S'agissant des charges générales, l'arrêt fait application de la méthode posée à l'article 10 al 2 qui renvoit à l'article 5. Rappelons que la répartition de ces charges a un caractère d'ordre public auquel le réglement ne peut déroger.
Ainsi doit être considérée comme non écrite la clause de répartition des charges générales prévue au réglement lorsque la transformation d'un appartement a eu des répercussions sur la consistance, la superficie et la situations des lots en augmentant la valeur relative de ceux-ci par rapport à celle de l'ensemble des parties privatives de l'immeuble.

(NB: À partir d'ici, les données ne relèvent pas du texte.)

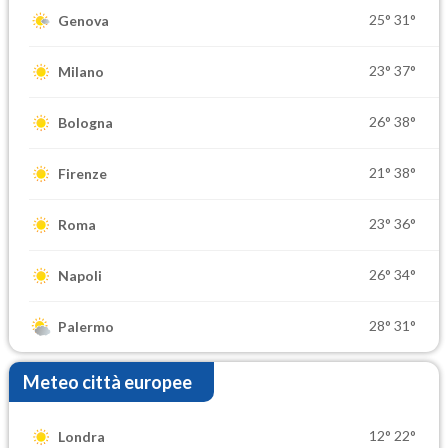
25°
31°
Genova
23°
37°
Milano
26°
38°
Bologna
21°
38°
Firenze
23°
36°
Roma
26°
34°
Napoli
28°
31°
Palermo
Meteo città europee
12°
22°
Londra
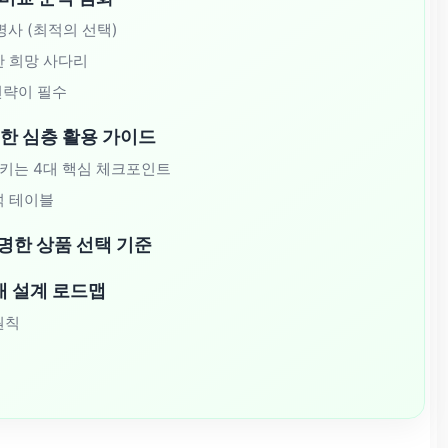
명사 (최적의 선택)
한 희망 사다리
 전략이 필수
한 심층 활용 가이드
를 지키는 4대 핵심 체크포인트
분석 테이블
현명한 상품 선택 기준
래 설계 로드맵
원칙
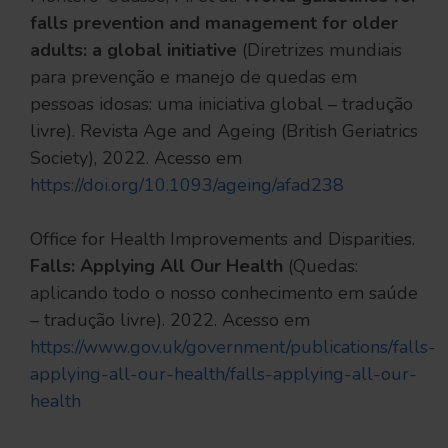
falls prevention and management for older
adults: a global initiative
(Diretrizes mundiais
para prevenção e manejo de quedas em
pessoas idosas: uma iniciativa global – tradução
livre). Revista Age and Ageing (British Geriatrics
Society), 2022. Acesso em
https://doi.org/10.1093/ageing/afad238
Office for Health Improvements and Disparities.
Falls: Applying All Our Health
(Quedas:
aplicando todo o nosso conhecimento em saúde
– tradução livre). 2022. Acesso em
https://www.gov.uk/government/publications/falls-
applying-all-our-health/falls-applying-all-our-
health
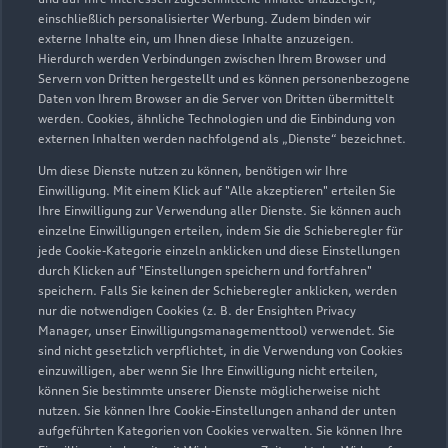
GmbH
einschließlich personalisierter Werbung. Zudem binden wir
externe Inhalte ein, um Ihnen diese Inhalte anzuzeigen.
Servicepartner
e-tron
Hierdurch werden Verbindungen zwischen Ihrem Browser und
Servern von Dritten hergestellt und es können personenbezogene
Daten von Ihrem Browser an die Server von Dritten übermittelt
werden. Cookies, ähnliche Technologien und die Einbindung von
externen Inhalten werden nachfolgend als „Dienste“ bezeichnet.
Um diese Dienste nutzen zu können, benötigen wir Ihre
Einwilligung. Mit einem Klick auf "Alle akzeptieren" erteilen Sie
Ihre Einwilligung zur Verwendung aller Dienste. Sie können auch
einzelne Einwilligungen erteilen, indem Sie die Schieberegler für
jede Cookie-Kategorie einzeln anklicken und diese Einstellungen
durch Klicken auf "Einstellungen speichern und fortfahren"
speichern. Falls Sie keinen der Schieberegler anklicken, werden
nur die notwendigen Cookies (z. B. der Ensighten Privacy
Manager, unser Einwilligungsmanagementtool) verwendet. Sie
sind nicht gesetzlich verpflichtet, in die Verwendung von Cookies
Posener Platz 4
einzuwilligen, aber wenn Sie Ihre Einwilligung nicht erteilen,
81929 München
können Sie bestimmte unserer Dienste möglicherweise nicht
nutzen. Sie können Ihre Cookie-Einstellungen anhand der unten
aufgeführten Kategorien von Cookies verwalten. Sie können Ihre
089 936068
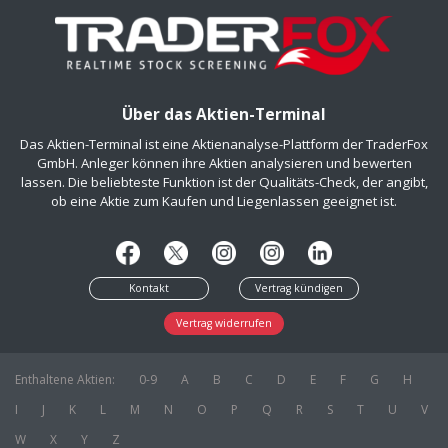
Über das Aktien-Terminal
Das Aktien-Terminal ist eine Aktienanalyse-Plattform der TraderFox
GmbH. Anleger können ihre Aktien analysieren und bewerten
lassen. Die beliebteste Funktion ist der Qualitäts-Check, der angibt,
ob eine Aktie zum Kaufen und Liegenlassen geeignet ist.
Kontakt
Vertrag kündigen
Vertrag widerrufen
Enthaltene Aktien:
0-9
A
B
C
D
E
F
G
H
I
J
K
L
M
N
O
P
Q
R
S
T
U
V
W
X
Y
Z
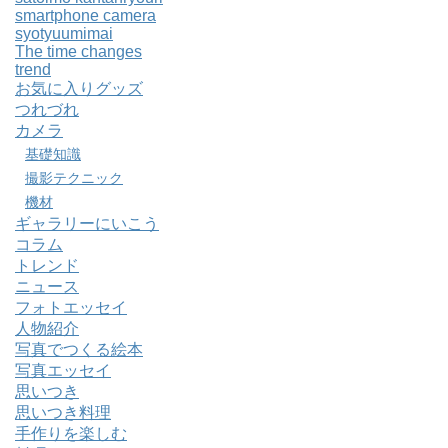
smartphone camera
syotyuumimai
The time changes
trend
お気に入りグッズ
つれづれ
カメラ
基礎知識
撮影テクニック
機材
ギャラリーにいこう
コラム
トレンド
ニュース
フォトエッセイ
人物紹介
写真でつくる絵本
写真エッセイ
思いつき
思いつき料理
手作りを楽しむ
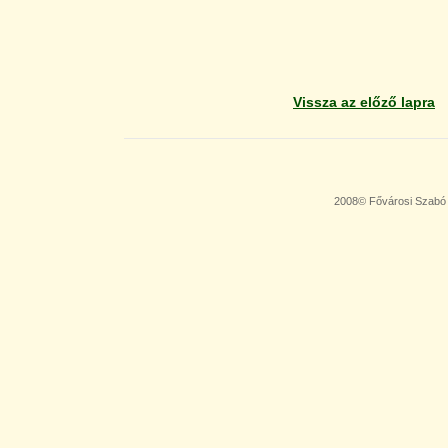
Vissza az előző lapra
2008© Fővárosi Szabó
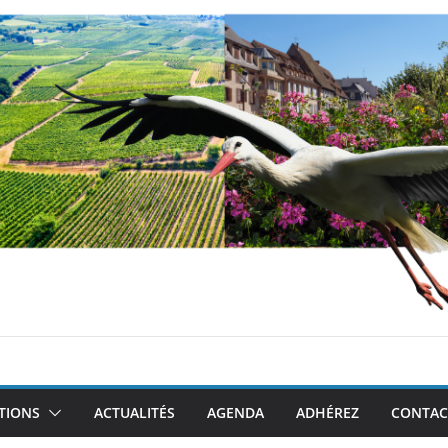
TIONS
ACTUALITÉS
AGENDA
ADHÉREZ
CONTAC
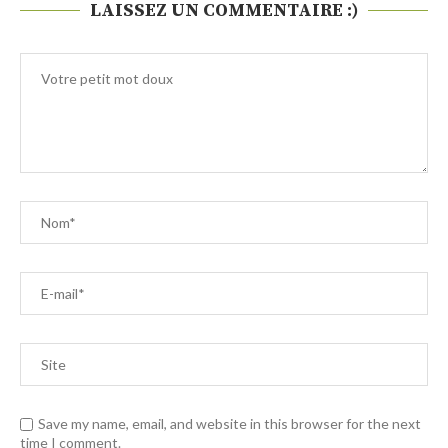
LAISSEZ UN COMMENTAIRE :)
Save my name, email, and website in this browser for the next
time I comment.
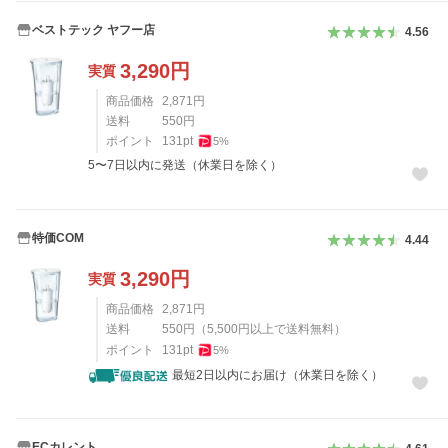
ベストテック ヤフー店
4.56
3,290
円
実質
商品価格
2,871
円
送料
550
円
ポイント
131
pt
5
%
5〜7日以内に発送（休業日を除く）
特価COM
4.44
3,290
円
実質
商品価格
2,871
円
送料
550
円
（
5,500
円以上で送料無料）
ポイント
131
pt
5
%
最短2日以内にお届け（休業日を除く）
ECカレント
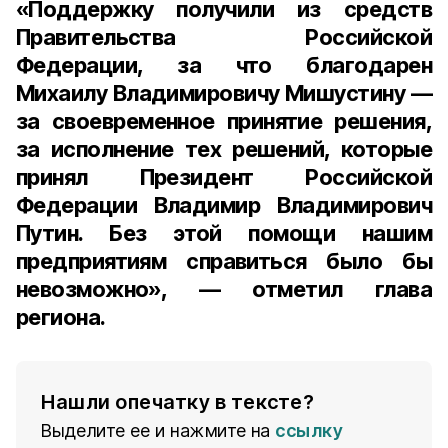
«Поддержку получили из средств
Правительства Российской
Федерации, за что благодарен
Михаилу Владимировичу Мишустину —
за своевременное принятие решения,
за исполнение тех решений, которые
принял Президент Российской
Федерации Владимир Владимирович
Путин. Без этой помощи нашим
предприятиям справиться было бы
невозможно», — отметил глава
региона.
Нашли опечатку в тексте?
Выделите ее и нажмите на
ссылку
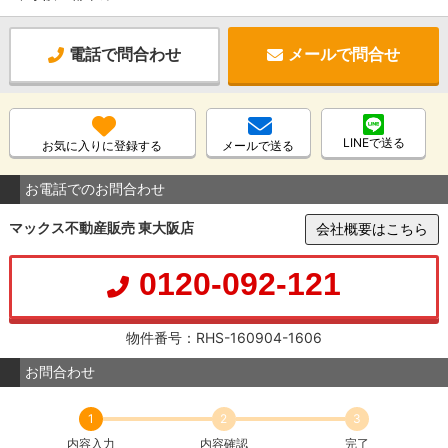
電話で問合わせ
メールで問合せ
LINEで送る
お気に入りに登録する
メールで送る
お電話でのお問合わせ
マックス不動産販売 東大阪店
会社概要はこちら
0120-092-121
物件番号：RHS-160904-1606
お問合わせ
1
2
3
内容入力
内容確認
完了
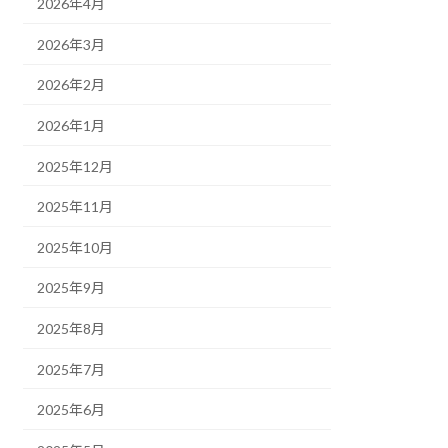
2026年4月
2026年3月
2026年2月
2026年1月
2025年12月
2025年11月
2025年10月
2025年9月
2025年8月
2025年7月
2025年6月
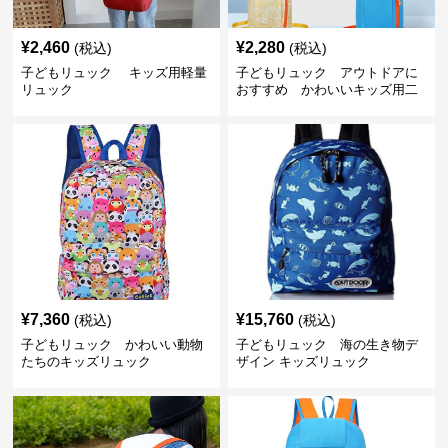
¥
2,460
¥
2,280
(税込)
(税込)
子どもリュック キッズ用軽量
子どもリュック アウトドアに
リュック
おすすめ かわいいキッズ用二
色配色軽量リュック
¥
7,360
¥
15,760
(税込)
(税込)
子どもリュック かわいい動物
子どもリュック 海の生き物デ
たちのキッズリュック
ザイン キッズリュック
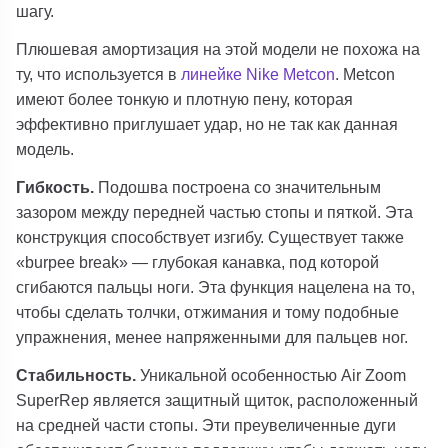
шагу.
Плюшевая амортизация на этой модели не похожа на
ту, что используется в
линейке Nike Metcon
. Metcon
имеют более тонкую и плотную пену, которая
эффективно приглушает удар, но не так как данная
модель.
Гибкость.
Подошва построена со значительным
зазором между передней частью стопы и пяткой. Эта
конструкция способствует изгибу. Существует также
«burpee break» — глубокая канавка, под которой
сгибаются пальцы ноги. Эта функция нацелена на то,
чтобы сделать толчки, отжимания и тому подобные
упражнения, менее напряженными для пальцев ног.
Стабильность.
Уникальной особенностью Air Zoom
SuperRep является защитный щиток, расположенный
на средней части стопы. Эти преувеличенные дуги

Concernant le mode de calcul des charges relatives aux services, l'article 10 al 1er, également d'ordre public fait référence au critère d'utilité. Ainsi, en cas de changement de consistance, de superficie ou de situation des lots d'origines, tout copropriété est fondé à demander une nouvelle répartition des charges en conformité avec les critères légaux.
En second lieu, l'arrêt rappelle que l'action en nullité d'une clause du réglement contraire aux modes de répartition légale des charges n'est pas encadrée par un délai de prescription. Ainsi, tout copropriétaire, à tout moment, peut faire déclarer non écrite tout clause d'un réglement non conforme à l'article 10.
En revanche, lorsque la répartition des charges est conforme à la loi mais présente un caractère lésionnaire à l'égard d'un copropriétaire, l'action en révision est soumise à la prescription quinquennale.
En conclusion, soulignons que tant que les clauses incriminées n'ont pas été déclarées non écrites par le juge, elles doivent recevoir application. Par ailleurs, la nouvelle répartition ne valant que pour l'avenir, toute somme versée par les copropriétaires en application des clauses annulées demeurent acquises au syndicat.